_PROBLEM TO WORK ON_: Among the entries below, count the lines that contain the word "Linares". Respond with the count only.

_RECORDS SUPPLIED_:
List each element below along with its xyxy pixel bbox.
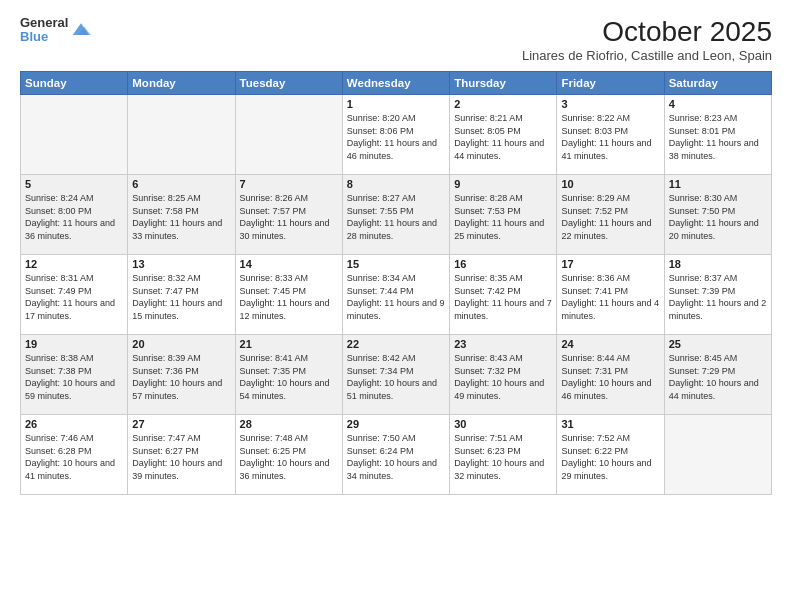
day-info: Sunrise: 8:22 AMSunset: 8:03 PMDaylight:… [561, 112, 659, 162]
day-number: 3 [561, 98, 659, 110]
day-number: 15 [347, 258, 445, 270]
calendar-week-row: 5Sunrise: 8:24 AMSunset: 8:00 PMDaylight… [21, 175, 772, 255]
calendar-cell: 13Sunrise: 8:32 AMSunset: 7:47 PMDayligh… [128, 255, 235, 335]
day-number: 31 [561, 418, 659, 430]
day-number: 7 [240, 178, 338, 190]
day-info: Sunrise: 8:32 AMSunset: 7:47 PMDaylight:… [132, 272, 230, 322]
day-info: Sunrise: 7:50 AMSunset: 6:24 PMDaylight:… [347, 432, 445, 482]
calendar-cell [235, 95, 342, 175]
day-number: 21 [240, 338, 338, 350]
day-number: 26 [25, 418, 123, 430]
calendar-cell: 2Sunrise: 8:21 AMSunset: 8:05 PMDaylight… [450, 95, 557, 175]
day-info: Sunrise: 8:30 AMSunset: 7:50 PMDaylight:… [669, 192, 767, 242]
calendar-header-sunday: Sunday [21, 72, 128, 95]
logo-icon [71, 20, 91, 40]
day-info: Sunrise: 8:37 AMSunset: 7:39 PMDaylight:… [669, 272, 767, 322]
day-number: 16 [454, 258, 552, 270]
calendar-cell: 5Sunrise: 8:24 AMSunset: 8:00 PMDaylight… [21, 175, 128, 255]
day-number: 12 [25, 258, 123, 270]
calendar-cell: 20Sunrise: 8:39 AMSunset: 7:36 PMDayligh… [128, 335, 235, 415]
calendar-week-row: 19Sunrise: 8:38 AMSunset: 7:38 PMDayligh… [21, 335, 772, 415]
calendar-header-tuesday: Tuesday [235, 72, 342, 95]
day-number: 29 [347, 418, 445, 430]
calendar-cell [21, 95, 128, 175]
day-info: Sunrise: 8:43 AMSunset: 7:32 PMDaylight:… [454, 352, 552, 402]
logo-line1: General [20, 16, 68, 30]
day-number: 25 [669, 338, 767, 350]
calendar-cell: 3Sunrise: 8:22 AMSunset: 8:03 PMDaylight… [557, 95, 664, 175]
calendar-cell: 29Sunrise: 7:50 AMSunset: 6:24 PMDayligh… [342, 415, 449, 495]
day-info: Sunrise: 8:21 AMSunset: 8:05 PMDaylight:… [454, 112, 552, 162]
day-info: Sunrise: 8:35 AMSunset: 7:42 PMDaylight:… [454, 272, 552, 322]
day-number: 19 [25, 338, 123, 350]
calendar-cell: 10Sunrise: 8:29 AMSunset: 7:52 PMDayligh… [557, 175, 664, 255]
calendar-header-row: SundayMondayTuesdayWednesdayThursdayFrid… [21, 72, 772, 95]
day-info: Sunrise: 8:38 AMSunset: 7:38 PMDaylight:… [25, 352, 123, 402]
calendar-header-friday: Friday [557, 72, 664, 95]
calendar-cell: 25Sunrise: 8:45 AMSunset: 7:29 PMDayligh… [664, 335, 771, 415]
calendar-cell [664, 415, 771, 495]
day-number: 10 [561, 178, 659, 190]
day-info: Sunrise: 7:52 AMSunset: 6:22 PMDaylight:… [561, 432, 659, 482]
day-number: 22 [347, 338, 445, 350]
logo: General Blue [20, 16, 91, 45]
calendar-cell: 9Sunrise: 8:28 AMSunset: 7:53 PMDaylight… [450, 175, 557, 255]
calendar-week-row: 12Sunrise: 8:31 AMSunset: 7:49 PMDayligh… [21, 255, 772, 335]
logo-line2: Blue [20, 30, 68, 44]
header: General Blue October 2025 Linares de Rio… [20, 16, 772, 63]
calendar-cell: 14Sunrise: 8:33 AMSunset: 7:45 PMDayligh… [235, 255, 342, 335]
day-number: 14 [240, 258, 338, 270]
day-info: Sunrise: 8:36 AMSunset: 7:41 PMDaylight:… [561, 272, 659, 322]
calendar-cell: 27Sunrise: 7:47 AMSunset: 6:27 PMDayligh… [128, 415, 235, 495]
calendar-week-row: 26Sunrise: 7:46 AMSunset: 6:28 PMDayligh… [21, 415, 772, 495]
day-info: Sunrise: 8:39 AMSunset: 7:36 PMDaylight:… [132, 352, 230, 402]
day-info: Sunrise: 8:28 AMSunset: 7:53 PMDaylight:… [454, 192, 552, 242]
calendar-cell: 28Sunrise: 7:48 AMSunset: 6:25 PMDayligh… [235, 415, 342, 495]
day-number: 23 [454, 338, 552, 350]
calendar-cell: 8Sunrise: 8:27 AMSunset: 7:55 PMDaylight… [342, 175, 449, 255]
calendar-cell: 24Sunrise: 8:44 AMSunset: 7:31 PMDayligh… [557, 335, 664, 415]
day-info: Sunrise: 8:34 AMSunset: 7:44 PMDaylight:… [347, 272, 445, 322]
calendar-cell: 6Sunrise: 8:25 AMSunset: 7:58 PMDaylight… [128, 175, 235, 255]
subtitle: Linares de Riofrio, Castille and Leon, S… [522, 48, 772, 63]
day-number: 28 [240, 418, 338, 430]
day-info: Sunrise: 7:48 AMSunset: 6:25 PMDaylight:… [240, 432, 338, 482]
calendar-cell: 1Sunrise: 8:20 AMSunset: 8:06 PMDaylight… [342, 95, 449, 175]
calendar-cell: 22Sunrise: 8:42 AMSunset: 7:34 PMDayligh… [342, 335, 449, 415]
calendar-header-saturday: Saturday [664, 72, 771, 95]
calendar-cell: 12Sunrise: 8:31 AMSunset: 7:49 PMDayligh… [21, 255, 128, 335]
calendar-week-row: 1Sunrise: 8:20 AMSunset: 8:06 PMDaylight… [21, 95, 772, 175]
day-info: Sunrise: 8:27 AMSunset: 7:55 PMDaylight:… [347, 192, 445, 242]
day-info: Sunrise: 8:42 AMSunset: 7:34 PMDaylight:… [347, 352, 445, 402]
calendar-cell [128, 95, 235, 175]
day-info: Sunrise: 8:45 AMSunset: 7:29 PMDaylight:… [669, 352, 767, 402]
day-number: 8 [347, 178, 445, 190]
day-number: 4 [669, 98, 767, 110]
day-info: Sunrise: 8:31 AMSunset: 7:49 PMDaylight:… [25, 272, 123, 322]
day-info: Sunrise: 8:25 AMSunset: 7:58 PMDaylight:… [132, 192, 230, 242]
main-title: October 2025 [522, 16, 772, 48]
day-number: 27 [132, 418, 230, 430]
calendar-cell: 31Sunrise: 7:52 AMSunset: 6:22 PMDayligh… [557, 415, 664, 495]
calendar-cell: 30Sunrise: 7:51 AMSunset: 6:23 PMDayligh… [450, 415, 557, 495]
day-number: 1 [347, 98, 445, 110]
day-info: Sunrise: 8:24 AMSunset: 8:00 PMDaylight:… [25, 192, 123, 242]
day-number: 18 [669, 258, 767, 270]
day-info: Sunrise: 8:44 AMSunset: 7:31 PMDaylight:… [561, 352, 659, 402]
calendar-cell: 4Sunrise: 8:23 AMSunset: 8:01 PMDaylight… [664, 95, 771, 175]
title-block: October 2025 Linares de Riofrio, Castill… [522, 16, 772, 63]
calendar-cell: 11Sunrise: 8:30 AMSunset: 7:50 PMDayligh… [664, 175, 771, 255]
day-number: 11 [669, 178, 767, 190]
day-info: Sunrise: 8:41 AMSunset: 7:35 PMDaylight:… [240, 352, 338, 402]
day-number: 20 [132, 338, 230, 350]
day-info: Sunrise: 8:33 AMSunset: 7:45 PMDaylight:… [240, 272, 338, 322]
calendar-cell: 7Sunrise: 8:26 AMSunset: 7:57 PMDaylight… [235, 175, 342, 255]
day-info: Sunrise: 8:26 AMSunset: 7:57 PMDaylight:… [240, 192, 338, 242]
day-info: Sunrise: 7:51 AMSunset: 6:23 PMDaylight:… [454, 432, 552, 482]
calendar-header-thursday: Thursday [450, 72, 557, 95]
calendar-cell: 16Sunrise: 8:35 AMSunset: 7:42 PMDayligh… [450, 255, 557, 335]
calendar-header-monday: Monday [128, 72, 235, 95]
calendar-cell: 26Sunrise: 7:46 AMSunset: 6:28 PMDayligh… [21, 415, 128, 495]
calendar-cell: 21Sunrise: 8:41 AMSunset: 7:35 PMDayligh… [235, 335, 342, 415]
calendar-cell: 17Sunrise: 8:36 AMSunset: 7:41 PMDayligh… [557, 255, 664, 335]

_RESULT OF THE TASK_: 3